Basic Q & A on MT Adoption Law Reform



Basic Q & A on MT Adoption Law Reform

What is the problem you want to solve? Is it caused by existing law(s)?
Problem: Current state law causes unnecessary hardship on adult adoptees seeking personal information.

Who is affected by the problem?
Adoptees born on or after July 1, 1967.

What result(s) do you want to achieve with your bill?
I want adults adopted as children treated the same as adults who were not adopted as children.

What is your proposed solution to the problem?
Eliminate the court order from the required criteria needed to obtain a certified copy of a registrant's original birth certificate for registrants adopted 7/1/67 - 9/30/97. Also, eliminate the disclosure veto birth parents can sign starting 10/1/97.*

What action should the government take to solve the problem?
Pass this proposed bill which eliminates the court order requirement for people wanting a copy of their own original birth certificate, adopted, and born 7/1/67 – 9/30/97. Eliminate the disclosure veto birth mothers can sign with an end date.
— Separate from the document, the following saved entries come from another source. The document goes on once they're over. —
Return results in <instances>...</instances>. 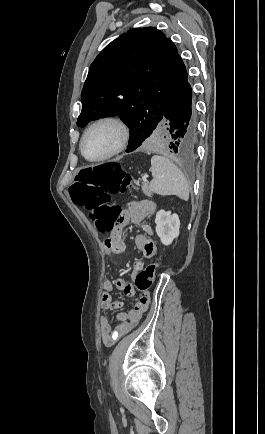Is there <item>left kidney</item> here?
<instances>
[{"mask_svg": "<svg viewBox=\"0 0 265 434\" xmlns=\"http://www.w3.org/2000/svg\"><path fill=\"white\" fill-rule=\"evenodd\" d=\"M156 234L164 246H170L174 238L179 236L180 220L177 214L160 210L155 218Z\"/></svg>", "mask_w": 265, "mask_h": 434, "instance_id": "1", "label": "left kidney"}]
</instances>
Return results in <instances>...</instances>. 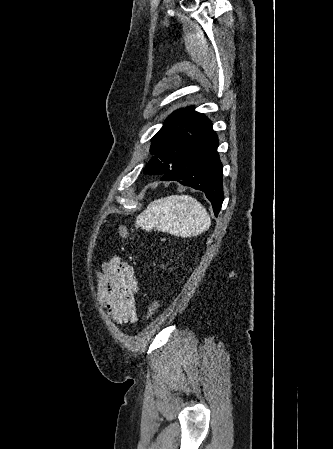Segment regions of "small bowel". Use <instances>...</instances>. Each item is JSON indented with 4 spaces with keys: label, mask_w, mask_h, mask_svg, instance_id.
<instances>
[{
    "label": "small bowel",
    "mask_w": 333,
    "mask_h": 449,
    "mask_svg": "<svg viewBox=\"0 0 333 449\" xmlns=\"http://www.w3.org/2000/svg\"><path fill=\"white\" fill-rule=\"evenodd\" d=\"M138 285L131 265L118 257L106 262L98 274V296L118 324L137 320Z\"/></svg>",
    "instance_id": "c3829d8e"
}]
</instances>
Honor the disclosure vetoes currently in place, but do not allow new ones to go into effect.

Is it possible to achieve your proposed solution by changing existing statutes? Which ones?
See below.

Is there a document or “draft bill” prepared by a citizen, agency, lobbyist, or other entity that could serve as a model or provide guidance for drafting your bill?
See below.

Is there legislation from another state that could serve as a model?
Yes. To name a few: OR, NH, RI, ME, and IL.

Will it cost money to implement your proposal? Where should the money come from?
New statutes will streamline procedures saving money and actually increase revenues in the vital statistics office. Additional requests for birth certificates will not exceed reasonable and current work loads.
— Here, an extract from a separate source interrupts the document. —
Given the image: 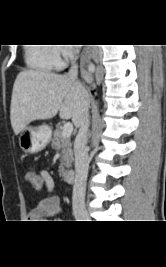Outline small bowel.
<instances>
[{"instance_id":"obj_1","label":"small bowel","mask_w":166,"mask_h":267,"mask_svg":"<svg viewBox=\"0 0 166 267\" xmlns=\"http://www.w3.org/2000/svg\"><path fill=\"white\" fill-rule=\"evenodd\" d=\"M39 177H43L45 189L52 192L55 188V182L52 176L47 171H41ZM61 199L58 195H51L41 200L28 215L29 220L32 222H43L50 217H59Z\"/></svg>"}]
</instances>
*A disclosure veto is essentially a form that seals a birth certificate and causes the adult adoptee to get a court order before they can access to their birth own certificate. Generally these are signed at the time of birth. Obviously, birth parents can die, change their minds over time, don't always understand the paperwork they sign at the time of birth, and while they deserve the right to say 'I want to be left alone,' they don't have the right to deny another person access to essential information about themselves. The disclosure veto should be a contact preference if people feel this is important. Generally, the state can allow adults to be mature enough to speak for themselves and not hide behind a document potentially 20 years old. Privacy of a birth parent, disclosure veto, and the contact preference is from the era of shame when adoption laws were based on the concept of protecting children from the stigma of being a bastard child. In states that have opened access to birth certificates and kept statistics on contact preference and disclosure vetoes, we see less than .4 of one percent of birth parents seeking privacy. Let adults be adults and manage their own private interests.